It’s an interesting fact: A uniform global brand hardly exists.
Now, what do I mean by that? By a “uniform global brand,” I mean a brand that has the same image, represents the same values, and stands for the same philosophies around the globe. I’m talking about a brand that exists uniformly without packaging design changes, without alterations in its metaphorical or real flavor, and without variations in the product selection associated with it.
Almost every global brand cultivates a different look, a different approach, a different taste, or a different name in 30 percent of its markets. If the world weren’t as connected as it is today, you would blame these local variations on a lack of communication between countries. Or perhaps you’d think isolation in some markets gave brands freedom from their corporate headquarters and consequently allowed brand variation. In the past, both these scenarios have contributed to brand variation. In reality, there was no need for a brand to speak with a global voice. Before the advent of global media, the benefits of speaking with a single voice would have been negated by the fragmentations caused by broadcast limitations.
But the reality has changed. We do have global TV, global newspapers, global magazines, and the Internet. In fact, we have so much global communication going on that most countries are banning global materials on their TV and radio broadcasts. France, for example, is banning the use of certain English words on radio, on television, and even in contracts between companies.

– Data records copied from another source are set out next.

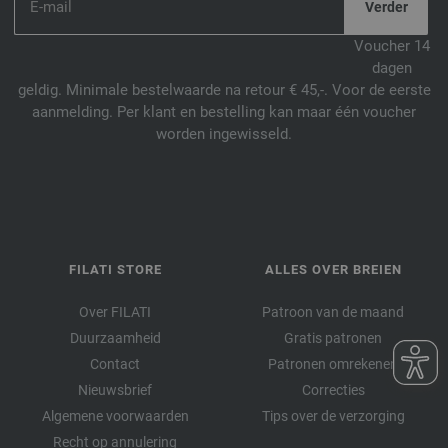
Voucher 14
dagen
geldig. Minimale bestelwaarde na retour € 45,-. Voor de eerste
aanmelding. Per klant en bestelling kan maar één voucher
worden ingewisseld.
FILATI STORE
ALLES OVER BREIEN
Over FILATI
Patroon van de maand
Duurzaamheid
Gratis patronen
Contact
Patronen omrekenen
Nieuwsbrief
Correcties
Algemene voorwaarden
Tips over de verzorging
Recht op annulering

So here’s the massive irony: While the world’s discrete cultures become more exposed to a world culture, via the agency of global communications, branding is becoming increasingly local.
Just take MTV. You know the TV channel, right? Wrong. MTV is no longer one television channel. It is 30 different television channels, each with its own programming, content, style, and brand images. Each has been formulated according to the culture for which its signal is destined. The whole brand does exhibit shared values around the globe, but its local parts promulgate locally driven values that distinguish one station from the next. You could say that MTV has become global by deglobalizing. If the world were as global as communications imply that it could be, MTV wouldn’t be represented by 30 stations, but by 1. The fact is that cultural differences around the globe are still enormous, even amongst a narrow teen market.

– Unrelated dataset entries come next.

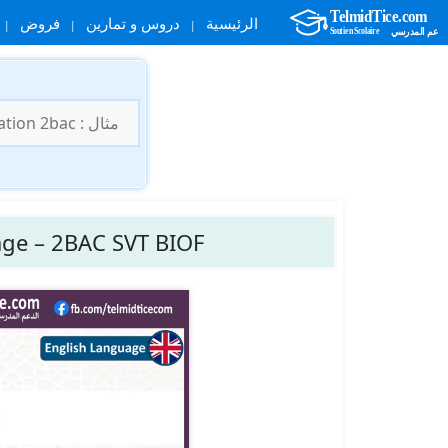
الرئيسية
دروس و تمارين
فروض
نتقل
لى
البحث
لمحتوى
عن:
ge – 2BAC SVT BIOF.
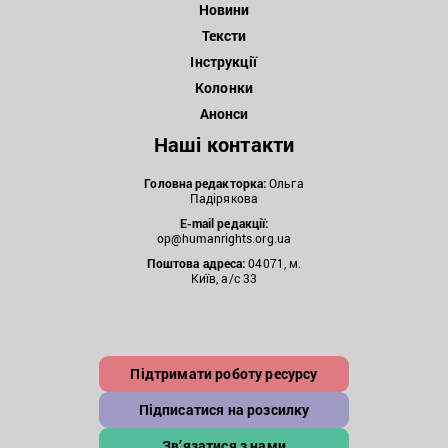
Новини
Тексти
Інструкції
Колонки
Анонси
Наші контакти
Головна редакторка:
Ольга
Падірякова
E-mail редакції:
op@humanrights.org.ua
Поштова
адреса:
04071, м.
Київ, а/с 33
Підтримати роботу ресурсу
Підписатися на розсилку
Зв’язатися з нами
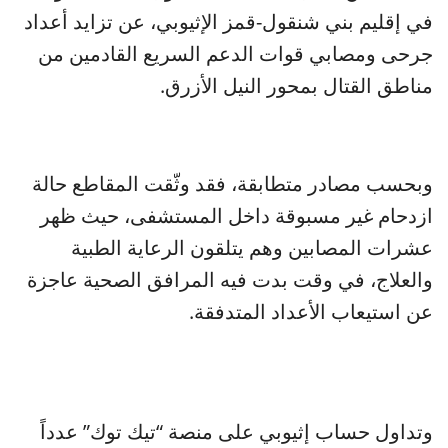
في إقليم بني شنقول-قمز الإثيوبي، عن تزايد أعداد
جرحى ومصابي قوات الدعم السريع القادمين من
مناطق القتال بمحور النيل الأزرق.
وبحسب مصادر متطابقة، فقد وثّقت المقاطع حالة
ازدحام غير مسبوقة داخل المستشفى، حيث ظهر
عشرات المصابين وهم يتلقون الرعاية الطبية
والعلاج، في وقت بدت فيه المرافق الصحية عاجزة
عن استيعاب الأعداد المتدفقة.
وتداول حساب إثيوبي على منصة “تيك توك” عدداً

Global branding is far from being truly global, in the way theory dictates it could be. Almost everyone in the Western world has access to the Internet and, therefore, has access to every brand that’s out there. But global branding is still a matter of balance between global and local values. It’s still a mixture of local culture and global attitude, of local traditions and global trends.
Don’t be fooled by the apparent reality. If you’re a manufacturer, service organization, or small business with international plans, your brand is far from global the day you emerge on the Internet. You’re present in a global environment, yes. But that’s just the beginning.
Take a brand like Starbucks, which, since its first store opened in Seattle in 1971, has expanded to more than 5,000 stores worldwide. One of Starbucks’s key global marketing plan commandments is to team up with local players to secure a local voice and, as a result, gain fast local penetration. Even the brand of all brands, McDonald’s, manifests local differences from country to country. In France, McDonald’s serves wine; in Denmark, it’s beer; in Australia, it’s McOz Burgers. By now, McDonald’s has developed a substantial local-product portfolio that has lent a necessary local twist to the global product and secured vital local acceptance.
So, be careful when you attack the world with your brand. Don’t be fooled by talk about a global market served by global media and cognizant of a global voice. It sounds great in theory. But the one-voice theory is far from being a global reality… just yet.